NTCTech

Posted on Jun 24 • Originally published at rack2cloud.com

Autoscaling Is an Authority System, Not a Capacity System

#devops #kubernetes #cloudnative #platform

Autoscaling authority is the condition most cloud operations teams have never formally defined. Every organization running Kubernetes has autoscaling configured. Almost none has treated those configurations as governance artifacts.

The Capacity Framing Is Wrong

Autoscaling authority governs what your execution plane is permitted to do under changing load conditions — and that framing is the one most engineering teams have never applied to it.

The standard framing is operational: autoscaling solves the overprovisioning versus underprovisioning tradeoff. Set a threshold, define bounds, let the system respond. That framing isn't wrong — it's just operating at the wrong level of analysis. Capacity is the visible output. Authority is the invisible decision structure underneath it.

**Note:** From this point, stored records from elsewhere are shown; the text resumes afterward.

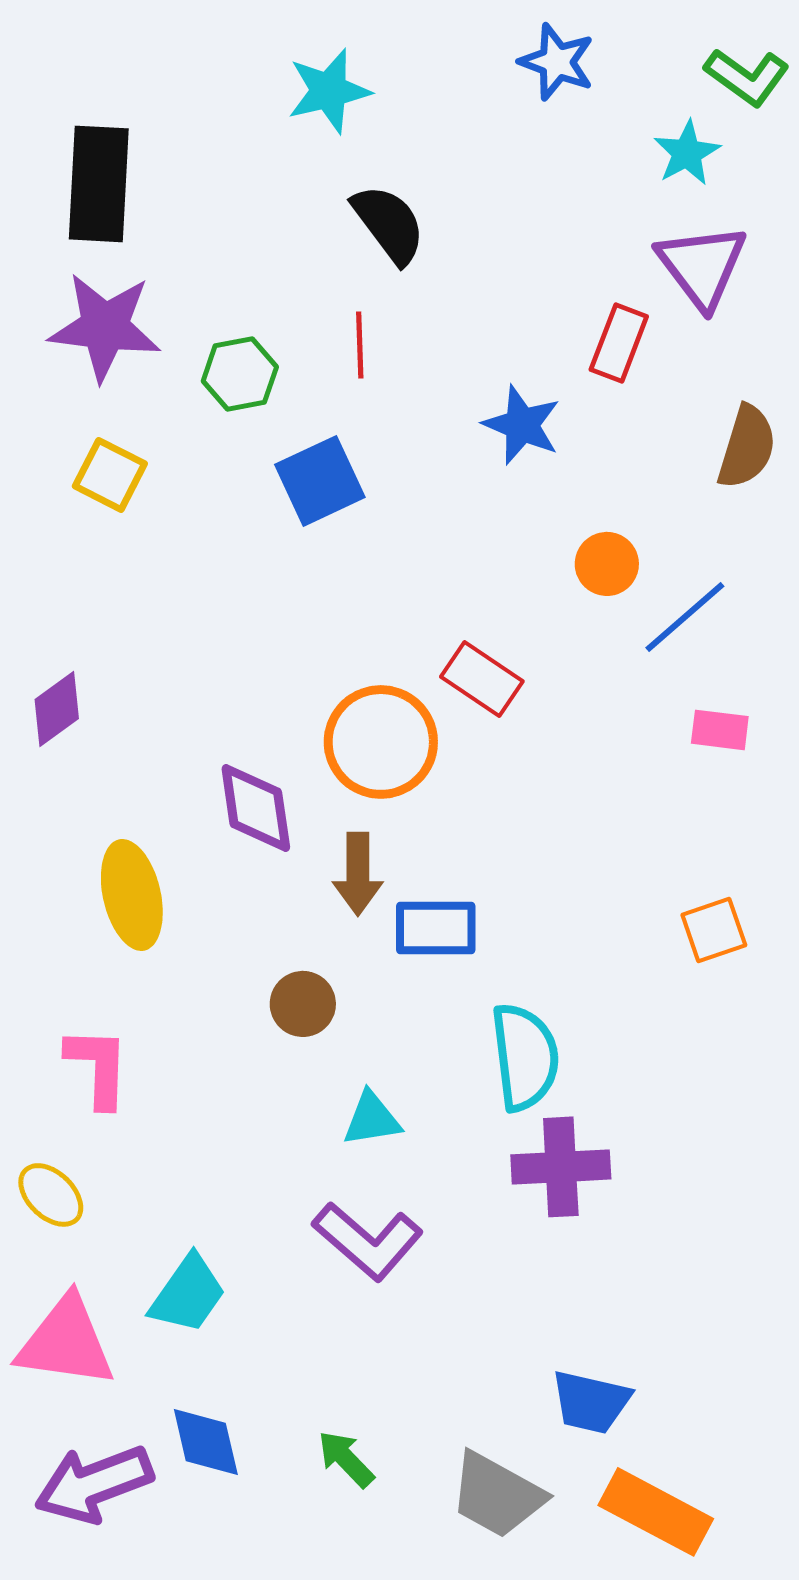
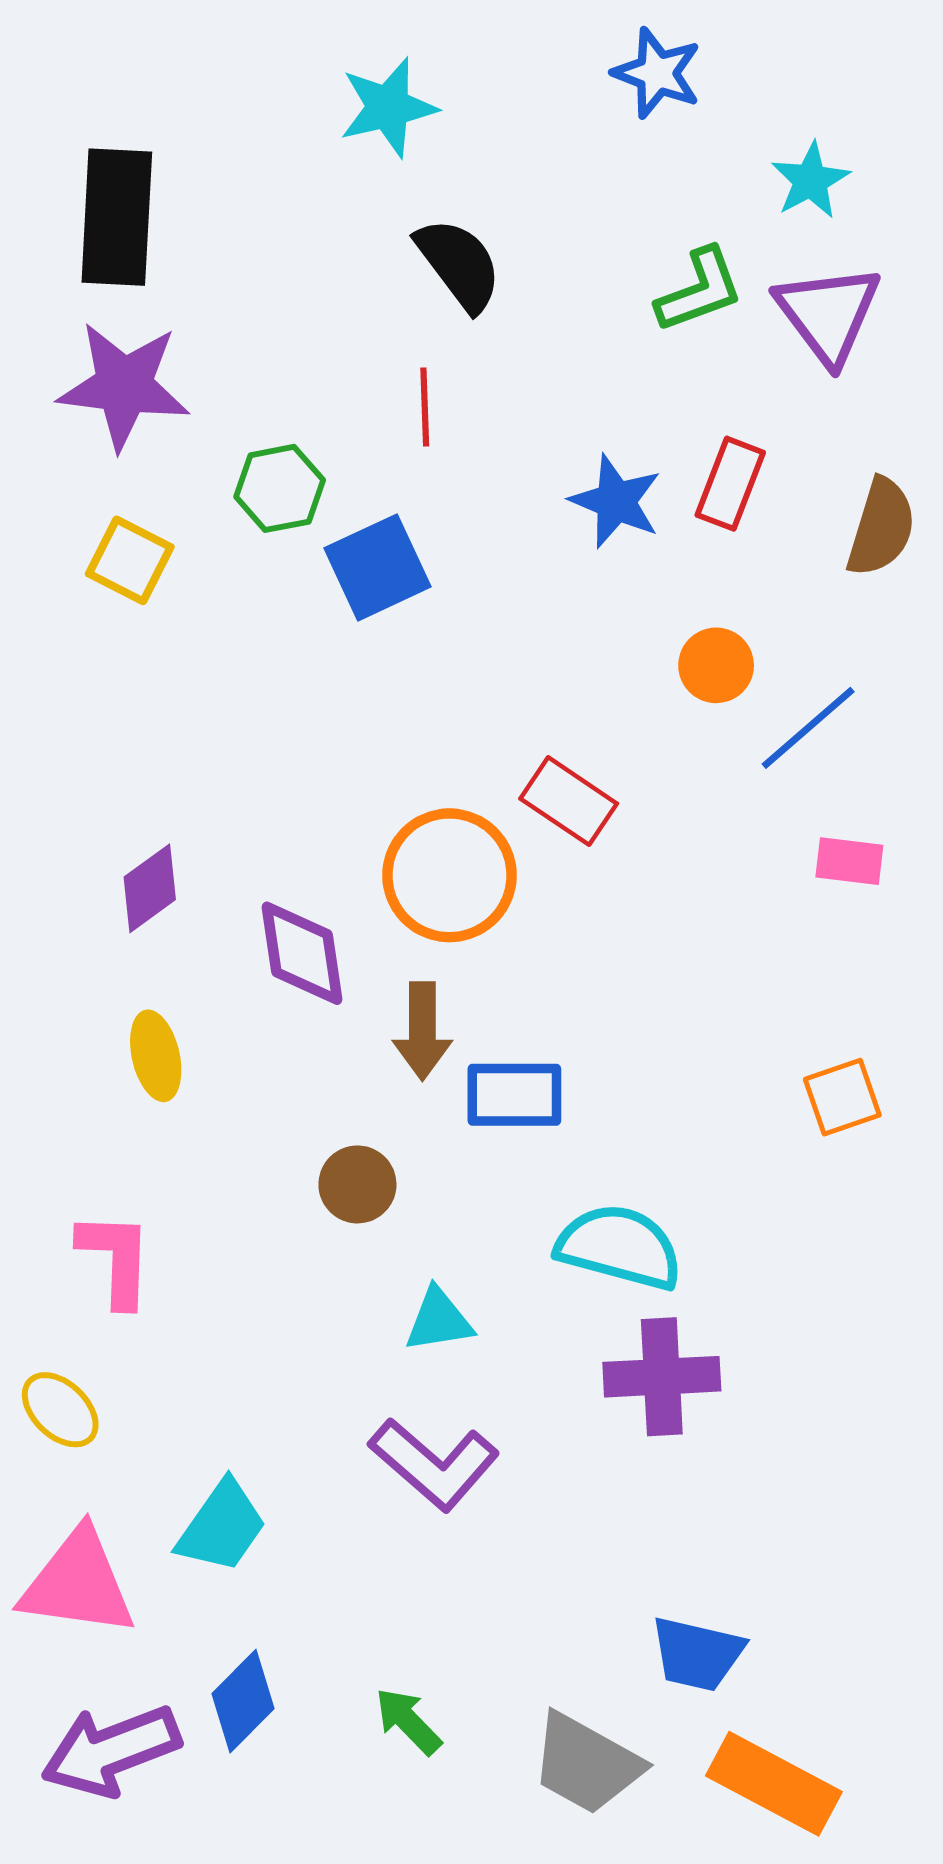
green L-shape: (747, 77) -> (700, 290), moved, turned -56
red rectangle: (619, 343) -> (730, 484), moved
green hexagon: (240, 374) -> (280, 488), moved
purple diamond: (57, 709) -> (150, 888), moved
yellow ellipse: (132, 895) -> (156, 1056), size x0.7
cyan semicircle: (525, 1057) -> (619, 1247), turned -68
blue diamond: (206, 1442) -> (243, 1701), turned 58

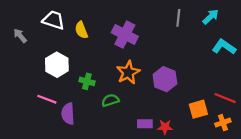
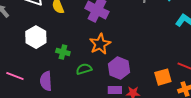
purple hexagon: (165, 79) -> (119, 68), moved
pink line: (47, 99) -> (15, 76), moved

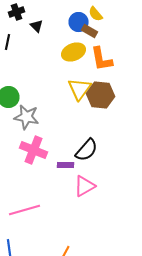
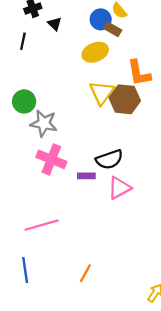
orange L-shape: (102, 59) -> (139, 73), moved
black semicircle: (86, 150) -> (109, 159), turned 30
pink triangle: (84, 186) -> (119, 188), moved

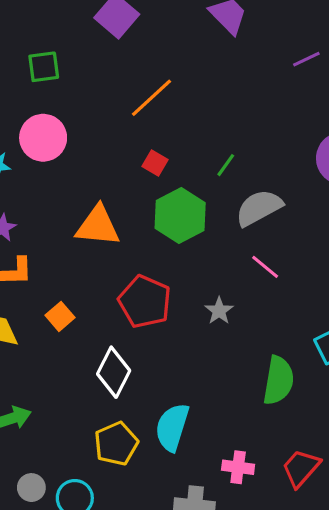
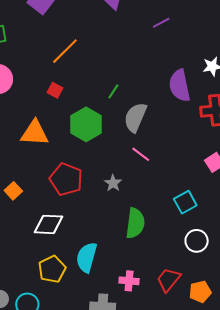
red square: (155, 163) -> (55, 90), moved
gray semicircle: (259, 208) -> (135, 117), turned -36
white diamond: (114, 372) -> (48, 224), turned 68
green semicircle: (278, 380) -> (135, 223), moved

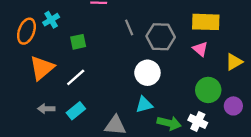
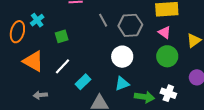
orange triangle: (42, 68) -> (33, 61), turned -45
green circle: (208, 90) -> (167, 56), moved
cyan rectangle: (76, 111) -> (83, 82), moved

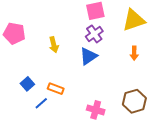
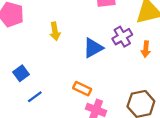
purple cross: (94, 34) -> (122, 37), moved
orange rectangle: (56, 89) -> (82, 89), moved

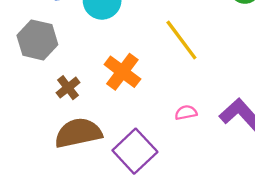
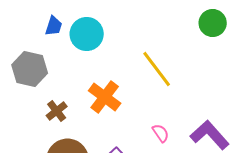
pink semicircle: (186, 113) -> (161, 133), turned 66

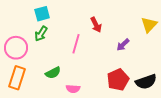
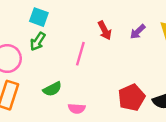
cyan square: (42, 14) -> (39, 17), turned 35
purple arrow: (123, 45) -> (138, 32), moved

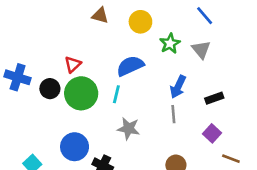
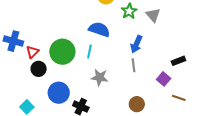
red triangle: (73, 64) -> (32, 52), moved
blue semicircle: (130, 66) -> (99, 29), turned 45
black circle: (50, 89) -> (39, 69), moved
black rectangle: (214, 98) -> (178, 61), moved

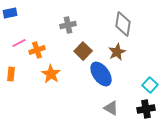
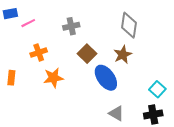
pink line: (19, 43) -> (28, 23), moved
orange star: (51, 74) -> (53, 78), turned 30

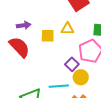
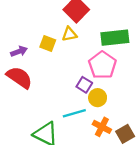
yellow triangle: (67, 29) -> (69, 34), moved
yellow square: (48, 36) -> (48, 44), moved, turned 32

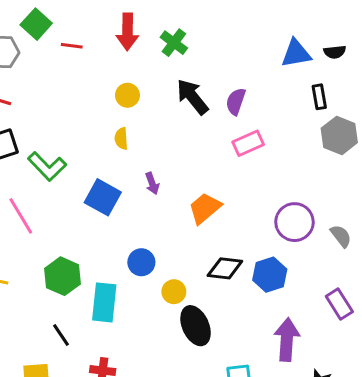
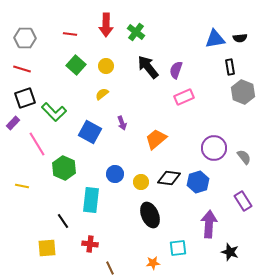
green square: (36, 24) -> (76, 65), moved
yellow semicircle: (121, 139) -> (102, 94), turned 56
green hexagon: (62, 276) -> (64, 168), moved
yellow circle: (174, 292) -> (141, 182), moved

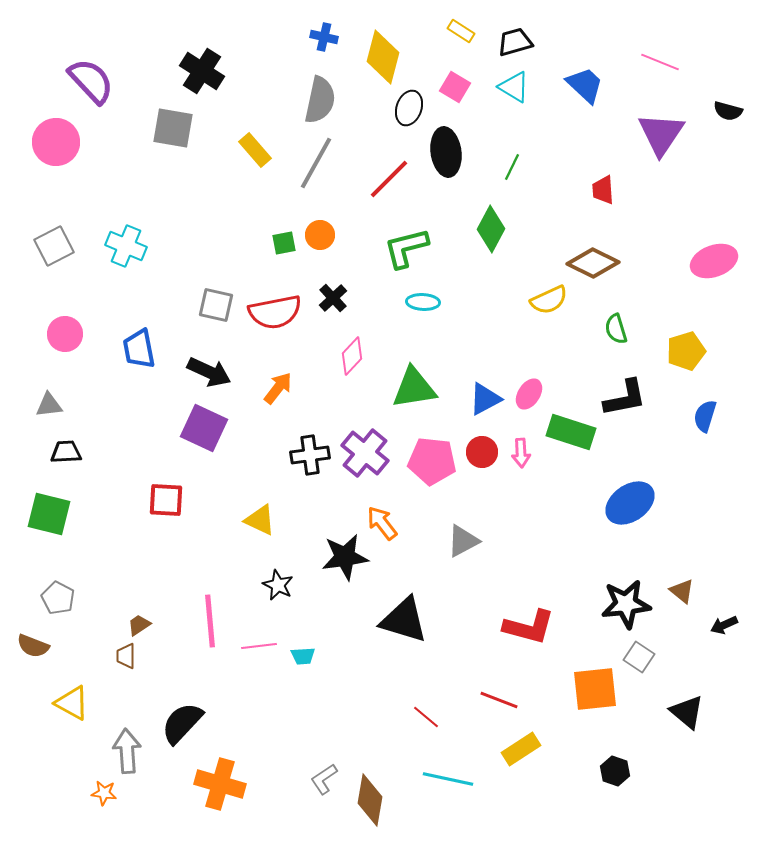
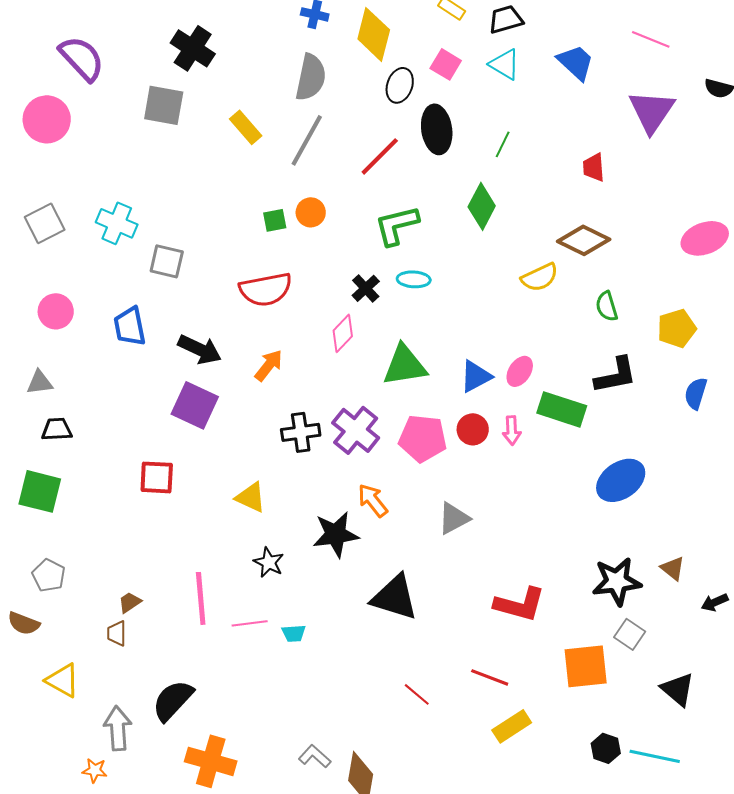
black cross: (333, 298) -> (366, 288), moved
gray square: (216, 305) -> (167, 261), moved
gray L-shape: (324, 779) -> (315, 756), turned 76
cyan line: (448, 779) -> (655, 756), moved

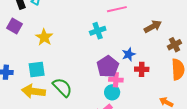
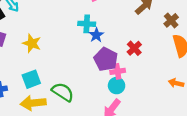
cyan cross: (98, 31) -> (87, 24), turned 35
blue star: (129, 54) -> (96, 35), moved
red cross: (142, 69) -> (134, 48), moved, turned -32

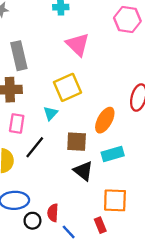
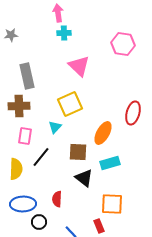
red semicircle: (53, 213) -> (57, 199), moved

Every autoscaling configuration answers a governance question before it answers a capacity question: what is this system permitted to do without asking a human? When an HPA scales a deployment from 3 to 30 replicas in response to a traffic event, no engineer approved that action. The execution plane acted under authority delegated at configuration time. That delegation is the architecture — and in most organizations, it's ungoverned.

Cloud architecture's central authority question is whether authority defined at the policy layer actually reaches the systems that execute work. Autoscaling is the most common place that question gets answered by accident.

What Autoscaling Actually Encodes

A scaling configuration is a policy artifact. Every value in it encodes a decision about what the system is authorized to do.

HPA target utilization: a decision. Min and max replica bounds: a decision. VPA update mode — Off, Initial, Recreate, Auto: a decision about whether the system may modify running pods without human approval. KEDA trigger sources and thresholds: decisions about what signals the execution plane is authorized to act on. Each of these encodes a judgment about permitted behavior. The problem isn't that the decisions are wrong. The problem is that they're almost never recognized as decisions at all.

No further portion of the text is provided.